Objective Lens & Light Gathering
The purpose of an objective lens, and where size comes into play, is when we talk about light gathering. An objective lens gathers light to give you a bright and vivid picture. The bigger the lens, the more light you are capable of transmitting through the scope. However, there are some mitigating factors to consider. To understand these we have to talk about how you eye’s work.
The human eye detects light through our pupils, which can shrink and grow as necessary to see. In the dead of night, someone with perfect eyes has an exit pupil diameter of 7mms, this wider exit pupil allows you to see better in the dark and gives you natural night vision. During the brightest parts of the day yours, pupils are at 2mms to avoid being incredibly uncomfortable throughout the day. For you objective lens to be at its maximum level of light gathering efficiency the exit pupil of the scope should match the exit pupil of your eye.
Magnification affects the exit pupil of the scope as well as the objective lenses size. There is actually a very simple formula you can use to determine the exit pupil size of a scope.
It goes like this, Scope Diameters in millimeters ÷ Magnification level = Exit pupil size. Let’s say you are hunting in the evening and the sun is beginning to go down. Your object lens is 40mms, and you want an exit pupil size of 8. Just a little above normal to make things a little brighter. You scope is a 2 to 10 power scope. So you set the magnification to 5. 40 ÷ 5 = 8 mm exit pupil.
With this in mind, you can imagine that some objective lenses are going to be large and powerful enough to gather enough light to be quite uncomfortable unless a proportional amount of magnification is attached to the rifle. This works both ways, if you have a lot of magnification with a small objective lens you may find your sight picture being dim and dark. Bigger is not always better.
Why Large Objective Lens Is Not Necessary Better One?
Outside of what our eyes are capable of seeing we have a number of different challenges with large objective lenses. A large objective lens is typically anything over 42 mms. This means 50 mm and up are considered large objective lenses. The first issue is cost, they will be more expensive when put against a comparable scope of similar quality. They will also be heavier, which makes off hand shooting more difficult.
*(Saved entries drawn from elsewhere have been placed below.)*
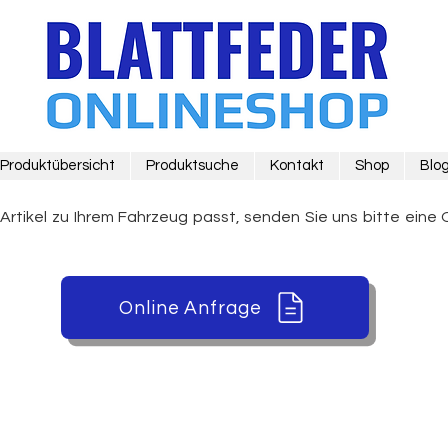
Produktübersicht
Produktsuche
Kontakt
Shop
Blo
 Artikel zu Ihrem Fahrzeug passt, senden Sie uns bitte eine 
Online Anfrage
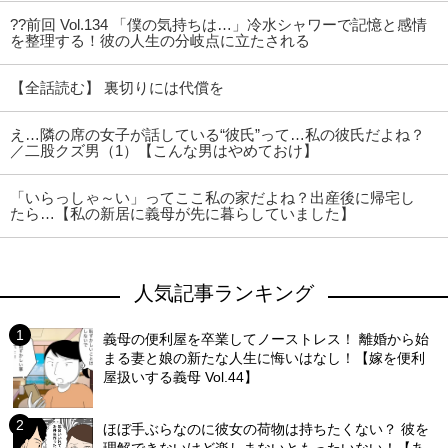
??前回 Vol.134 「僕の気持ちは…」冷水シャワーで記憶と感情
を整理する！彼の人生の分岐点に立たされる
【全話読む】 裏切りには代償を
え…隣の席の女子が話している“彼氏”って…私の彼氏だよね？
／二股クズ男（1）【こんな男はやめておけ】
「いらっしゃ～い」ってここ私の家だよね？出産後に帰宅し
たら…【私の新居に義母が先に暮らしていました】
人気記事ランキング
義母の便利屋を卒業してノーストレス！ 離婚から始
まる妻と娘の新たな人生に悔いはなし！【嫁を便利
屋扱いする義母 Vol.44】
ほぼ手ぶらなのに彼女の荷物は持ちたくない？ 彼を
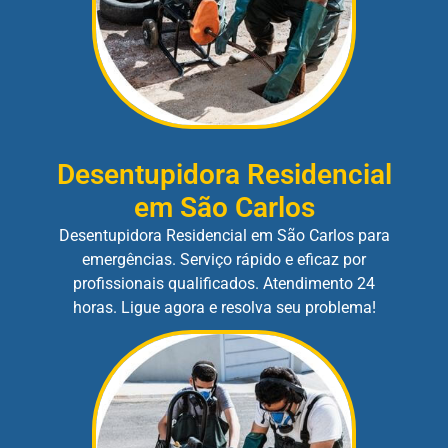
Desentupidora Residencial
em São Carlos
Desentupidora Residencial em São Carlos para
emergências. Serviço rápido e eficaz por
profissionais qualificados. Atendimento 24
horas. Ligue agora e resolva seu problema!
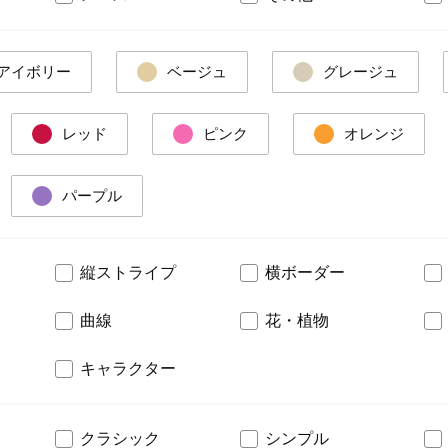
アイボリー
ベージュ
グレージュ
レッド
ピンク
オレンジ
パープル
縦ストライプ
横ボーダー
曲線
花・植物
キャラクター
クラシック
シンプル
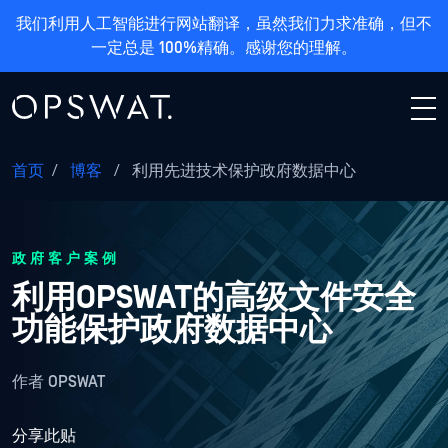
我们利用人工智能进行网站翻译，虽然我们力求准确，但不
一定总是 100%精确。感谢您的理解。
首页
/
博客
/
利用先进技术保护政府数据中心
政府客户案例
利用OPSWAT的高级文件安全
功能保护政府数据中心
作者
OPSWAT
分享此贴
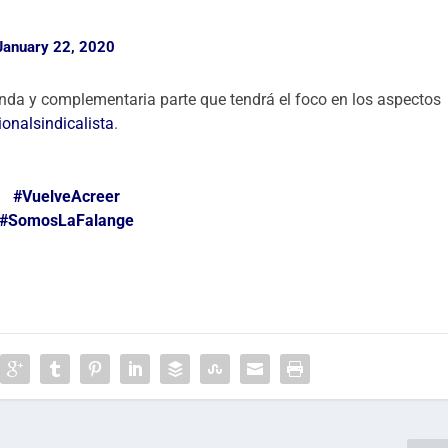
January 22, 2020
nda y complementaria parte que tendrá el foco en los aspectos
ionalsindicalista
.
#VuelveAcreer
#SomosLaFalange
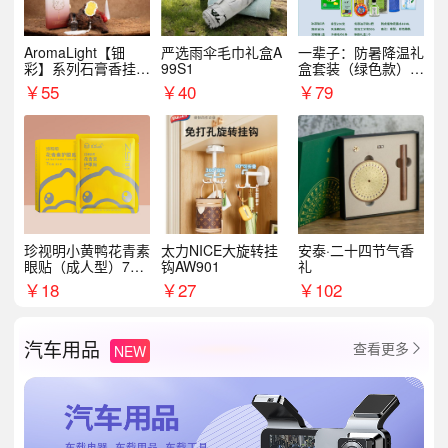
AromaLight【钿
严选雨伞毛巾礼盒A
一辈子：防暑降温礼
彩】系列石膏香挂
99S1
盒套装（绿色款）支
（代发香味随机）
持自由搭配
￥
55
￥
40
￥
79
珍视明小黄鸭花青素
太力NICE大旋转挂
安泰·二十四节气香
眼贴（成人型）7对/
钩AW901
礼
盒
￥
18
￥
27
￥
102
汽车用品
查看更多
NEW

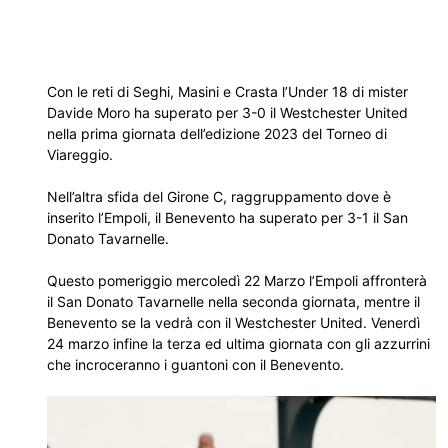
Con le reti di Seghi, Masini e Crasta l’Under 18 di mister
Davide Moro ha superato per 3-0 il Westchester United
nella prima giornata dell’edizione 2023 del Torneo di
Viareggio.
Nell’altra sfida del Girone C, raggruppamento dove è
inserito l’Empoli, il Benevento ha superato per 3-1 il San
Donato Tavarnelle.
Questo pomeriggio mercoledì 22 Marzo l’Empoli affronterà
il San Donato Tavarnelle nella seconda giornata, mentre il
Benevento se la vedrà con il Westchester United. Venerdì
24 marzo infine la terza ed ultima giornata con gli azzurrini
che incroceranno i guantoni con il Benevento.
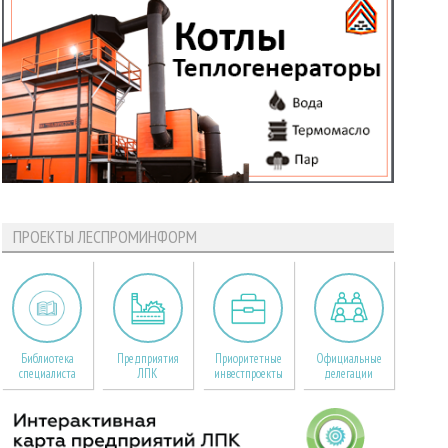
ПРОЕКТЫ ЛЕСПРОМИНФОРМ
Библиотека
Предприятия
Приоритетные
Официальные
специалиста
ЛПК
инвестпроекты
делегации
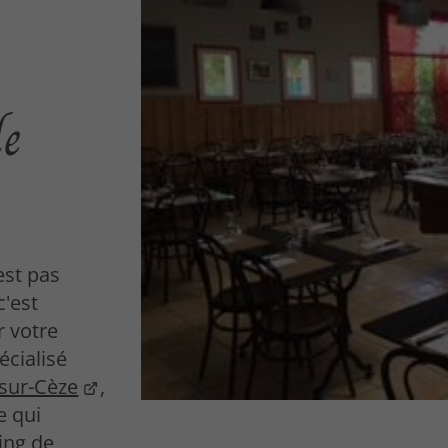
de
est pas
c'est
r votre
écialisé
-sur-Cèze
,
e qui
ding de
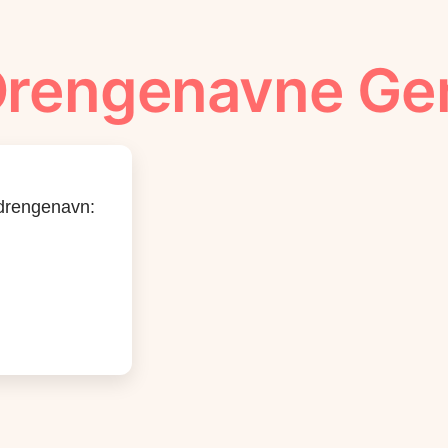
rengenavne Ge
t drengenavn:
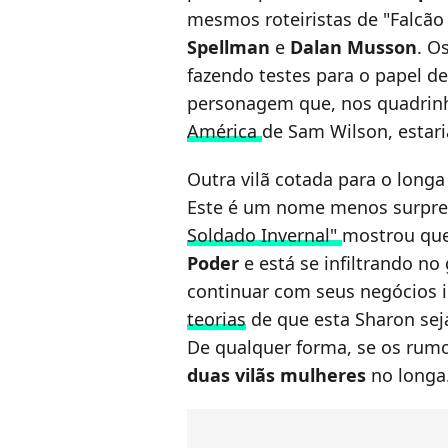
mesmos roteiristas de "Falcão
Spellman
e
Dalan Musson
. O
fazendo testes para o papel d
personagem que, nos quadrinh
América
de Sam Wilson, estari
Outra vilã cotada para o longa
Este é um nome menos surpre
Soldado Invernal"
mostrou qu
Poder
e está se infiltrando n
continuar com seus negócios il
teorias
de que esta Sharon sej
De qualquer forma, se os rumor
duas vilãs mulheres
no longa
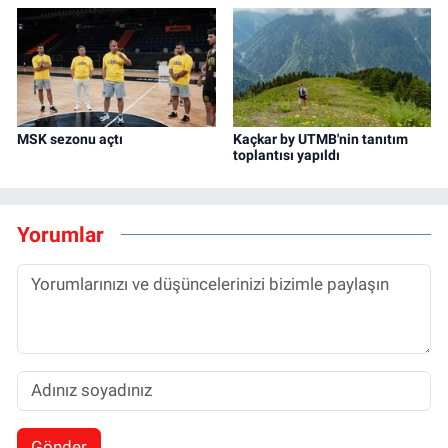
MSK sezonu açtı
Kaçkar by UTMB'nin tanıtım
toplantısı yapıldı
Yorumlar
Gönder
Another issue is large objective lenses are mounted higher and farther from the barrel. This can decrease the overall accuracy and precision of the scope, as well as degrade the ability to make broad adjustments up and down. Because the scope is mounted higher you run the risk of losing a good and proper cheek weld without a special adapter.
Benefits of Larger Objective Lenses
Large objective lens scopes have their place, and they are relatively useful for long distance shooting at a fixed target. They are also good when hunting or shooting at near night, or during the night. Like everything, there is a certain level of compromise involved with choosing an objective lens.
With most shooters I suggest starting with something in the 40 or 42mm range. You’d be hard pressed to find and overall better size for most applications. You can, of course, go smaller with scopes designed for close range shooting, or low magnification shooting. Going larger is a tricky proposition, and often, in that case, the juice isn’t worth the squeeze for average shooter.